A major improvement for evaluating measurement results is the use of the applied supervised feature-based classification algorithm. Even if the preparation of the training data initially requires a large amount of effort, the identification of squealing events could be significantly improved. In addition, the created model could probably be used directly for similar test evaluations without re-training. In particular, it has been shown that reliable statements regarding the squealing tendency of brakes are possible even when using a simple test rig that has not been optimized for NVH testing and even if the recorded signals contain significant noise influences coming from the test rig. This could also be interesting in terms of measurements on vehicles where usually high-level disturbing noise occurs, which is not related to squeal.

The results of the CEA show that the damping discussed here can in general be taken into account in the state-of-the-art simulation method.

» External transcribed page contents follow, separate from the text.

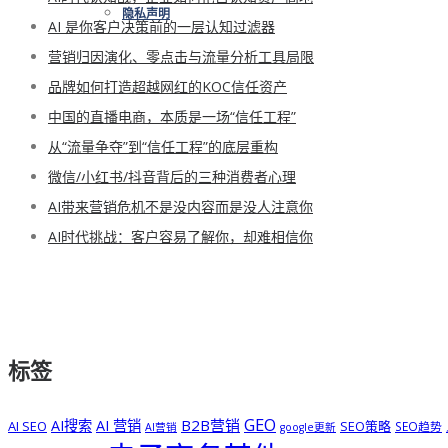
隐私声明
AI 是你客户决策前的一层认知过滤器
营销归因演化、零点击与流量分析工具局限
品牌如何打造超越网红的KOC信任资产
中国的直播电商，本质是一场“信任工程”
从“流量争夺”到“信任工程”的底层重构
微信/小红书/抖音背后的三种消费者心理
AI带来营销危机不是没内容而是没人注意你
AI时代挑战：客户容易了解你，却难相信你
标签
GEO
B2B营销
AI搜索
AI 营销
AI SEO
SEO策略
SEO趋势
AI营销
google更新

However, the results also indicate that the model used in this study does a reasonable job of representing the influence of damping, but does not precisely reflect all aspects of the actual squealing behavior of the real brake. This is first of all caused by the simplified model used here. However, even a more complex model that also includes the internal structure of the drum brake would not necessarily be able to reproduce the complete squeal behavior that is measured on a test rig. The reason for this can be explained by the problem described above. This should be also considered by varying parameters and performing robustness studies within the simulation ultimately resulting in an increase in time and effort required for this purpose.